BEGIN Records supplied

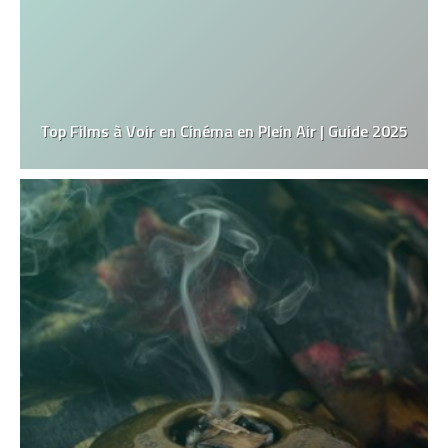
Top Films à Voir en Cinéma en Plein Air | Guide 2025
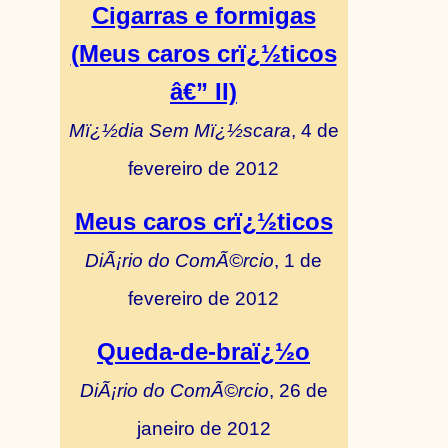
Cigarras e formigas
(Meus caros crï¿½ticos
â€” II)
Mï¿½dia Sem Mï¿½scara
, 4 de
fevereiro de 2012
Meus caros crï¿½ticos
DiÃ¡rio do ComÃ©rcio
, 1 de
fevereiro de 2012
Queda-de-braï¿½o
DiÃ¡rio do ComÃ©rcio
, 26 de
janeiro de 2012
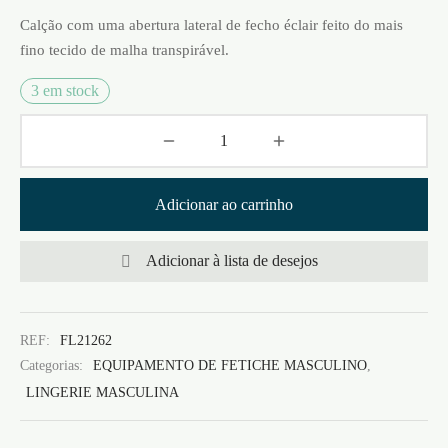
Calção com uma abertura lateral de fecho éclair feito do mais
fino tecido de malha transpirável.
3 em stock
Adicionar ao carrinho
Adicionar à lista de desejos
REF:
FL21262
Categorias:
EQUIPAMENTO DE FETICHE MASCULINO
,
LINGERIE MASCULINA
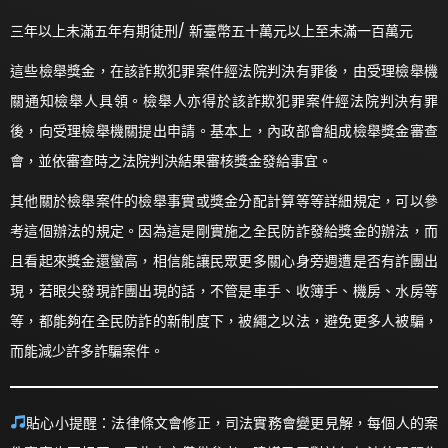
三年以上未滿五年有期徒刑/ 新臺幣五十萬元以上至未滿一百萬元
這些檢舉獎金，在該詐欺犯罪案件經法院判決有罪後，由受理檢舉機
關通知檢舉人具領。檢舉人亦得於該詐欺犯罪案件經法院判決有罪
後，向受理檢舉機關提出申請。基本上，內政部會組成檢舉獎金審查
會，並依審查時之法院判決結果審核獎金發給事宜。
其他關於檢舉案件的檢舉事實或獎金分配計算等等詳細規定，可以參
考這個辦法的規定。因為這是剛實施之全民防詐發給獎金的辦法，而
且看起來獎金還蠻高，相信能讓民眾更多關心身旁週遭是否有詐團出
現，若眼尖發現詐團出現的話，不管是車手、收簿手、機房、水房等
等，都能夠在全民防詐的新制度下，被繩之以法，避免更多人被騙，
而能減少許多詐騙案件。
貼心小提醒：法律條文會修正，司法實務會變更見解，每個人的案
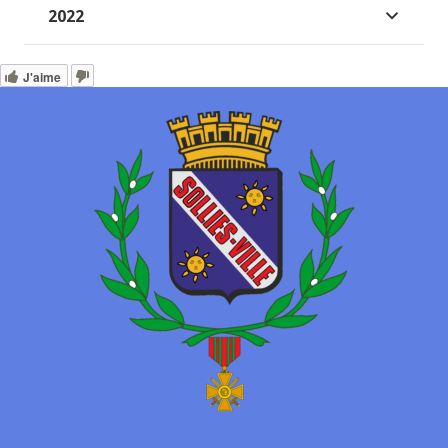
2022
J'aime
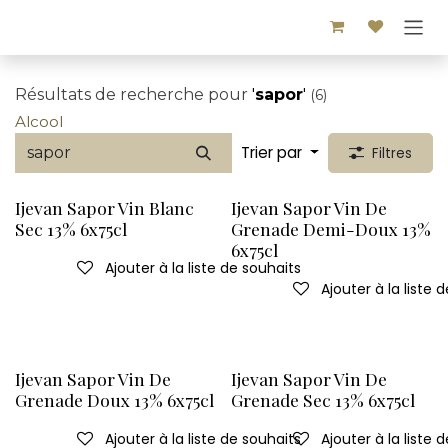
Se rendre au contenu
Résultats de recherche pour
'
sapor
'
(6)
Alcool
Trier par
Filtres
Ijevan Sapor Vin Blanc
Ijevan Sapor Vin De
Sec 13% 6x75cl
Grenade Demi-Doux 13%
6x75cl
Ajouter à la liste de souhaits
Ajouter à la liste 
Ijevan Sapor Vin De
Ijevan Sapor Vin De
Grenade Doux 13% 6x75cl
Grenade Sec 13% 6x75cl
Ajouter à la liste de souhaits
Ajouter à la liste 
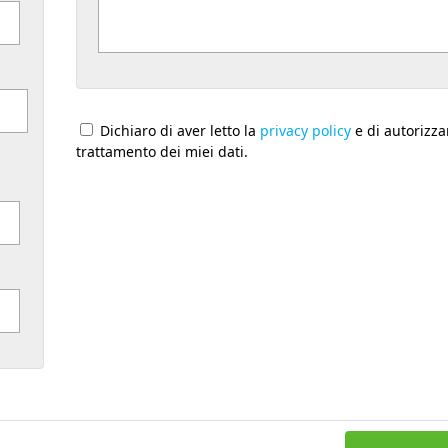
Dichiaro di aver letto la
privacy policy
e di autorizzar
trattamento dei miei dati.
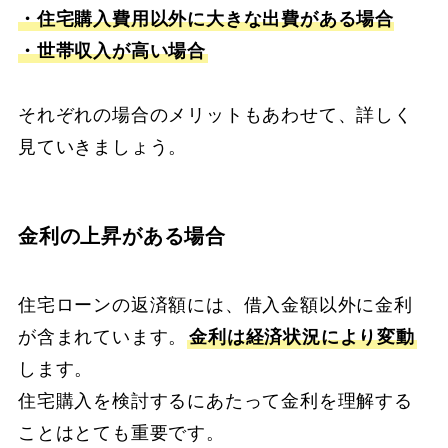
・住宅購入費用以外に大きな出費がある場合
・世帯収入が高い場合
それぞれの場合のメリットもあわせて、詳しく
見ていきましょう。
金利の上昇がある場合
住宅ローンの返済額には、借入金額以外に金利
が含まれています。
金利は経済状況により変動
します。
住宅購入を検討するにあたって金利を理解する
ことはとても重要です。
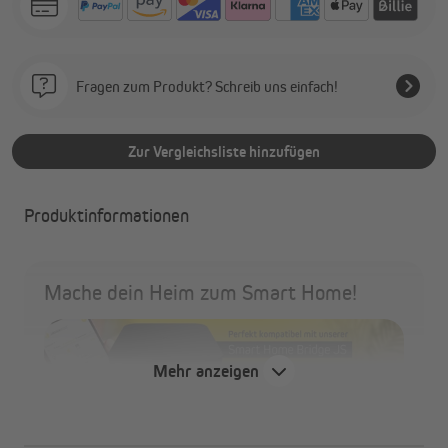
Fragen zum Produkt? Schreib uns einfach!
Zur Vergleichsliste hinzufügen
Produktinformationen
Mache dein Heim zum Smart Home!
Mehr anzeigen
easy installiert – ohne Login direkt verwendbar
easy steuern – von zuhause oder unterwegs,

END Records supplied
BEGIN Records supplied

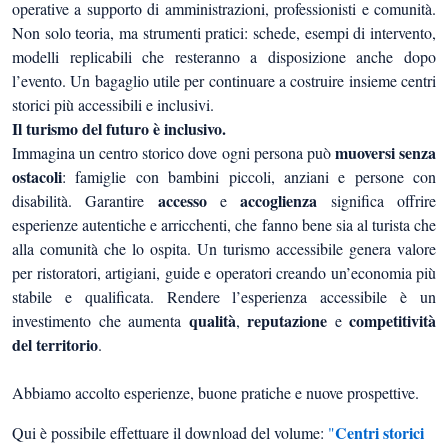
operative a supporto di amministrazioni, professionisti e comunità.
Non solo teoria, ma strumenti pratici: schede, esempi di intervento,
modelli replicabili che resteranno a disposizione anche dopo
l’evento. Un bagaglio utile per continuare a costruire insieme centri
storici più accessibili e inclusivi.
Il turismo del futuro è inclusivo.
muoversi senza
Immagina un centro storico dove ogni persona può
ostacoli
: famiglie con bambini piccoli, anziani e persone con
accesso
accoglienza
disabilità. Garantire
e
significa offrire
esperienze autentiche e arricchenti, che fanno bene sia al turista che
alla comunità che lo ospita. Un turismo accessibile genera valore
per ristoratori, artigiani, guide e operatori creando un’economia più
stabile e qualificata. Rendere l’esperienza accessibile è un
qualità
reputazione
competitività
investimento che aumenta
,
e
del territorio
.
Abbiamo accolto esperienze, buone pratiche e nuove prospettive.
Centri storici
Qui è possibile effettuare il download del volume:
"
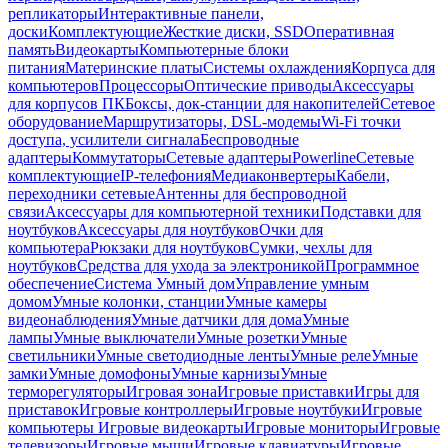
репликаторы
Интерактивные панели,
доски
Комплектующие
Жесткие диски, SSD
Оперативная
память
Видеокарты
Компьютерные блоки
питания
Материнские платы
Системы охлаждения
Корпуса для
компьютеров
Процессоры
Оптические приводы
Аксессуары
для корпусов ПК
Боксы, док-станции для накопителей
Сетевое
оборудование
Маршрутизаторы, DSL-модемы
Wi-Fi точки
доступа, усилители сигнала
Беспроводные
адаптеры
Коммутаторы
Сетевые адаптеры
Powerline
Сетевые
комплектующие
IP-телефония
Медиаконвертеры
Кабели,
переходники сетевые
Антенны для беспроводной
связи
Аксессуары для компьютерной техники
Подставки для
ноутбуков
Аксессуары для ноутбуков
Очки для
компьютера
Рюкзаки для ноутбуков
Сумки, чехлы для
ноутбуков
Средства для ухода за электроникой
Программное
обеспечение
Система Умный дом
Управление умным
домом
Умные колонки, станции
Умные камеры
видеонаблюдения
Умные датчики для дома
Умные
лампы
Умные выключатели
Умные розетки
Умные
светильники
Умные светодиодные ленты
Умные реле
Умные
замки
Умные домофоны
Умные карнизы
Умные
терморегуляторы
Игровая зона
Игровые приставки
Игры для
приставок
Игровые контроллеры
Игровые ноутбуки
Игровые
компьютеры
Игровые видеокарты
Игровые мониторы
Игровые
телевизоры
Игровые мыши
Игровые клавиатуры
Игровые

END Records supplied

**How to complete this task**
I'd like the lines above repeated exactly, from the one that contains "Top Films à" through the one that contains "easy steuern –", with no pictures.

**Exercise solution**
Top Films à Voir en Cinéma en Plein Air | Guide 2025
Cigarras e formigas
(Meus caros crï¿½ticos
â€” II)
Mï¿½dia Sem Mï¿½scara
, 4 de
fevereiro de 2012
Meus caros crï¿½ticos
DiÃ¡rio do ComÃ©rcio
, 1 de
fevereiro de 2012
Queda-de-braï¿½o
DiÃ¡rio do ComÃ©rcio
, 26 de
janeiro de 2012
Calção com uma abertura lateral de fecho éclair feito do mais
fino tecido de malha transpirável.
3 em stock
Adicionar ao carrinho
Adicionar à lista de desejos
REF:
FL21262
Categorias:
EQUIPAMENTO DE FETICHE MASCULINO
,
LINGERIE MASCULINA
三年以上未滿五年有期徒刑/ 新臺幣五十萬元以上至未滿一百萬元
這些檢舉獎金，在該詐欺犯罪案件經法院判決有罪後，由受理檢舉機
關通知檢舉人具領。檢舉人亦得於該詐欺犯罪案件經法院判決有罪
後，向受理檢舉機關提出申請。基本上，內政部會組成檢舉獎金審查
會，並依審查時之法院判決結果審核獎金發給事宜。
其他關於檢舉案件的檢舉事實或獎金分配計算等等詳細規定，可以參
考這個辦法的規定。因為這是剛實施之全民防詐發給獎金的辦法，而
且看起來獎金還蠻高，相信能讓民眾更多關心身旁週遭是否有詐團出
現，若眼尖發現詐團出現的話，不管是車手、收簿手、機房、水房等
等，都能夠在全民防詐的新制度下，被繩之以法，避免更多人被騙，
而能減少許多詐騙案件。
貼心小提醒：法律條文會修正，司法實務會變更見解，每個人的案
2022
J'aime
Se rendre au contenu
Résultats de recherche pour
'
sapor
'
(6)
Alcool
Trier par
Filtres
Ijevan Sapor Vin Blanc
Ijevan Sapor Vin De
Sec 13% 6x75cl
Grenade Demi-Doux 13%
6x75cl
Ajouter à la liste de souhaits
Ajouter à la liste 
Ijevan Sapor Vin De
Ijevan Sapor Vin De
Grenade Doux 13% 6x75cl
Grenade Sec 13% 6x75cl
Ajouter à la liste de souhaits
Ajouter à la liste 
Dichiaro di aver letto la
privacy policy
e di autorizzar
trattamento dei miei dati.
・住宅購入費用以外に大きな出費がある場合
・世帯収入が高い場合
それぞれの場合のメリットもあわせて、詳しく
見ていきましょう。
金利の上昇がある場合
住宅ローンの返済額には、借入金額以外に金利
が含まれています。
金利は経済状況により変動
します。
住宅購入を検討するにあたって金利を理解する
ことはとても重要です。
Fragen zum Produkt? Schreib uns einfach!
Zur Vergleichsliste hinzufügen
Produktinformationen
Mache dein Heim zum Smart Home!
Mehr anzeigen
easy installiert – ohne Login direkt verwendbar
easy steuern – von zuhause oder unterwegs,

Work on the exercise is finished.